We looked at search queries, clicked text/product ads and products purchased for various international markets and analyzing a dataset of more than 200,000 conversions from Google Shopping and Search. We needed to find out just what the heck was going on.
And this is what we found….
Less than 20% of the shoppers buy products from the same designer in Search
Unsurprisingly, there was quite a big difference in conversion rates between traditional Search ads and Google Shopping Ads.
Around 50% of users clicking on Shopping ads actually bought something from the same designer they searched for. Yet in Search, less than 20% decided to purchase products from the designer they initially had in mind.
This trend is similar across all the markets we analyzed.
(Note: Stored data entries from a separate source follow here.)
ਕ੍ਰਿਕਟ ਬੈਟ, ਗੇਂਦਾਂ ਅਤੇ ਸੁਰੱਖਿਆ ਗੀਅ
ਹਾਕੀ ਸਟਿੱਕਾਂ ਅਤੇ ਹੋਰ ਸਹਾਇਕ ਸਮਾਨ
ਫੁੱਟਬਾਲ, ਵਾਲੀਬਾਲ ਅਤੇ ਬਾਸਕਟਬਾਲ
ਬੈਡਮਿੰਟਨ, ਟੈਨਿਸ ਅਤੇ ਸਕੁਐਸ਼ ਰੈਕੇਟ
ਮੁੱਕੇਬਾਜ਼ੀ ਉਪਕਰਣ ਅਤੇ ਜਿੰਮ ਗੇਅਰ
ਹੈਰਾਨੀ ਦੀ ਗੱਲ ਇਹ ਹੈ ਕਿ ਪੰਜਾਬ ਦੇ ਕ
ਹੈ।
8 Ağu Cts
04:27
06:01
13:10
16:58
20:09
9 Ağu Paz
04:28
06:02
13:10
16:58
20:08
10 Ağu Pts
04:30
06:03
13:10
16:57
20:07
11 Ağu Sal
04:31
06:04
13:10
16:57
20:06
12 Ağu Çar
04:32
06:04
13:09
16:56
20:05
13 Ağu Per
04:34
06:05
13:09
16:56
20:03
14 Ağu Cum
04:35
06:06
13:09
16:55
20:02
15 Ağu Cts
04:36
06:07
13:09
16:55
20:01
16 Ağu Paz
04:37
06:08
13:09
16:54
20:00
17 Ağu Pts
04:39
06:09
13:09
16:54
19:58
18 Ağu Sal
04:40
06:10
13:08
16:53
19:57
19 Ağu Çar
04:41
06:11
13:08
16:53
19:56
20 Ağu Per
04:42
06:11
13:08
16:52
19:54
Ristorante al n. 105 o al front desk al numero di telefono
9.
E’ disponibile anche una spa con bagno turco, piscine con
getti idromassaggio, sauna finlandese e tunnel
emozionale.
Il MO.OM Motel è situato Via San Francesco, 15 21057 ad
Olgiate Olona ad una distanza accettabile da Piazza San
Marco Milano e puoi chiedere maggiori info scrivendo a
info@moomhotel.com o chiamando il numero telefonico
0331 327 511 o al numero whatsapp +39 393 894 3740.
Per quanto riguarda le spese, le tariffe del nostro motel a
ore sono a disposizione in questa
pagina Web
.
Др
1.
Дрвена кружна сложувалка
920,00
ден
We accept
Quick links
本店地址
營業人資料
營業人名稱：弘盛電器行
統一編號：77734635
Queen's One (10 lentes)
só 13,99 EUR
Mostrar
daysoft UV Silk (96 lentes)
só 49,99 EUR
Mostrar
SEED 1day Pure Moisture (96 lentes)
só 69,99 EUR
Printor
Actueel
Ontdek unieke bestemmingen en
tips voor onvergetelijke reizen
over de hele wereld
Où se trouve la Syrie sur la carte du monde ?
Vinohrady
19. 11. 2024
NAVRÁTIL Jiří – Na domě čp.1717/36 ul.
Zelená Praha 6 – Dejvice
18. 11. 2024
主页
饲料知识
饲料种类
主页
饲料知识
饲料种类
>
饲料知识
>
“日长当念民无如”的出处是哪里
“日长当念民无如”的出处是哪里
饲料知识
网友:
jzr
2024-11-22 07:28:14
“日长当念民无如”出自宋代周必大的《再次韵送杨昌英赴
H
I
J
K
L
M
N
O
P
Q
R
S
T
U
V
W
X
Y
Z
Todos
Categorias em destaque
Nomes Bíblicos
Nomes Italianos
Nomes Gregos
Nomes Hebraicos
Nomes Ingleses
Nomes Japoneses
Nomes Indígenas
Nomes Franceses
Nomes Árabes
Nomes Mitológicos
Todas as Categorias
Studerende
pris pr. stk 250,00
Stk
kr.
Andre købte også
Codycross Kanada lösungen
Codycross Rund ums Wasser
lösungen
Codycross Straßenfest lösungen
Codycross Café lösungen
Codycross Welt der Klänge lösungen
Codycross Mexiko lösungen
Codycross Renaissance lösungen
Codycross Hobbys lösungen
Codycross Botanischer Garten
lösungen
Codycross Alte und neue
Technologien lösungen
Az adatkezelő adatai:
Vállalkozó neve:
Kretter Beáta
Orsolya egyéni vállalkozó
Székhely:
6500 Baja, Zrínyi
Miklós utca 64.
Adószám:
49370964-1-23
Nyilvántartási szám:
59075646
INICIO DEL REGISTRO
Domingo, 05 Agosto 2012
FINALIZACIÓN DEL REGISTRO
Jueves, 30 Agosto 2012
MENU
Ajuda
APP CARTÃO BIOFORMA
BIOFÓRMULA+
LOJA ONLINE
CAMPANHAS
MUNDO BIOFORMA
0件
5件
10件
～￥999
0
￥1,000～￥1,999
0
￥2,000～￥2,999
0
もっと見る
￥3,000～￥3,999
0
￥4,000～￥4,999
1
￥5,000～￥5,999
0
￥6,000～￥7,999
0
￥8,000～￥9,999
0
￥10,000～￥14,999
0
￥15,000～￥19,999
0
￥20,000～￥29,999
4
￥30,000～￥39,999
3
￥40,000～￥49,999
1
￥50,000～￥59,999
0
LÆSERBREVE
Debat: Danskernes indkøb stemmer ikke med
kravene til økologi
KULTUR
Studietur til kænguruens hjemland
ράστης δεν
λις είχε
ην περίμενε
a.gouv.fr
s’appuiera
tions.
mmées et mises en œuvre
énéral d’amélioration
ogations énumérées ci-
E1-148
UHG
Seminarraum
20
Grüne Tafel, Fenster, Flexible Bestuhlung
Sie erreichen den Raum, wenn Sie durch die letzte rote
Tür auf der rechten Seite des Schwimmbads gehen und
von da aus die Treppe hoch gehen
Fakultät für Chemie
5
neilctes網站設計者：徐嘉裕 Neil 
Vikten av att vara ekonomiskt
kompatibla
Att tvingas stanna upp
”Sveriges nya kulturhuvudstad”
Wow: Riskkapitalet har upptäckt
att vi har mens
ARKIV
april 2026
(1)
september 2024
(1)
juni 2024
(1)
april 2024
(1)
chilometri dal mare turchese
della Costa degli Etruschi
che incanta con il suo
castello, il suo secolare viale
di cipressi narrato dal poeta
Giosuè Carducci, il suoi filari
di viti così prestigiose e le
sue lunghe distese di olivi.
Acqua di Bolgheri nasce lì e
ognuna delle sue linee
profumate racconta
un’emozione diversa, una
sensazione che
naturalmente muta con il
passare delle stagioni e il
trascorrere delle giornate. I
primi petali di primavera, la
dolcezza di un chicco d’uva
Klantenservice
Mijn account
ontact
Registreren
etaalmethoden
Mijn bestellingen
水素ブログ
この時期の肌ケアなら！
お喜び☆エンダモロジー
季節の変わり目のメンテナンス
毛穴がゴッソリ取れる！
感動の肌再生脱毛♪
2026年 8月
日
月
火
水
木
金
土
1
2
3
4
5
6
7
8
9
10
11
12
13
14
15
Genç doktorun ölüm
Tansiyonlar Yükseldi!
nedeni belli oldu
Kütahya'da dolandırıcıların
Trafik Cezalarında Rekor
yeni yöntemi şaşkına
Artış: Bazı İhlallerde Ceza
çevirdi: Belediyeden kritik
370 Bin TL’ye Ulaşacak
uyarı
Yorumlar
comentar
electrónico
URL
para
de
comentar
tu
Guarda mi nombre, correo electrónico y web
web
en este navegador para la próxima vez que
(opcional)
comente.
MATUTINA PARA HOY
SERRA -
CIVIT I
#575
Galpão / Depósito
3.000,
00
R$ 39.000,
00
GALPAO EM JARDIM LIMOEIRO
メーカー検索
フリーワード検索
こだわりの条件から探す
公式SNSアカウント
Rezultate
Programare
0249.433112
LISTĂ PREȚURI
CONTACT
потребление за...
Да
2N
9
The only exception was in the US, where, shoppers seem to have a slightly higher rate of buying the same products they clicked on – 16% in Search and 53% in Shopping.
80% of shoppers buy products from the same category in Shopping
When it comes to categories, the results show that a higher number of customers decided on purchasing the same type of product they searched for compared to designers.
Again, the percentages are much higher in Shopping, where more than 70% of conversions came from the same category, making up to almost double compared to Search.
In Search, the majority of conversions came from categories that were different than the initial query.
What do customers buy instead?
So, if they’re not buying the same type of product they clicked on, what on earth are they buying?
In the case below (showing a UK Shopping campaign) around 64% of conversions came from the clicked designer, while 32% were generated by the retailer’s own brand, followed by other designers offering similar products.
Regarding product categories, the results are slightly different. Oftentimes, what people end up buying are from a wholly different category.
In this case from all the received conversions only 37% were associated with the same category customers clicked on – dresses. The other 67% was spread out over three more categories – shirts & tops, swimwear, and jeans & trousers.
Why don’t shoppers buy what they click on?
Knowing exactly why shoppers don’t act like we expect them to is impossible. But, we do have some theories.
As shown in a previous post, price is probably the most important factor in whether or not someone ultimately chooses to buy a product – especially when it comes to Product Ads. Even though they are searching for something specific and click on the related Text/Product Ad, their final purchase decision could be influenced by the price.
The number of products found on the website can also play an important role as, due to the high number of options available, customers could finally decide to purchase another item. After all, Shopping is supposed to be fun – who hasn’t gotten lost down the rabbit hole of too many options before?
What should you do about it?
When optimizing your PPC accounts, you can’t just rely on Google’s conversion data. You need to take a step back and look at the whole picture. You should be analyzing what customers are looking for and compare that to what they wind up adding to their shopping basket.
This will provide you with a better overview on which products and categories you should push more in different channels, in order to get that nice performance boost. There may be some keywords that perform poorly as a last-click attribution, but aids and assists the value of other high performing keywords. You should also use search query reports to improve the keyword coverage based on what your customers are actually looking for.
Finally, keep in mind fashion trends, your product prices and the number of available products for a certain designer/category – these could all be influencing what someone chooses to buy once they get on your site.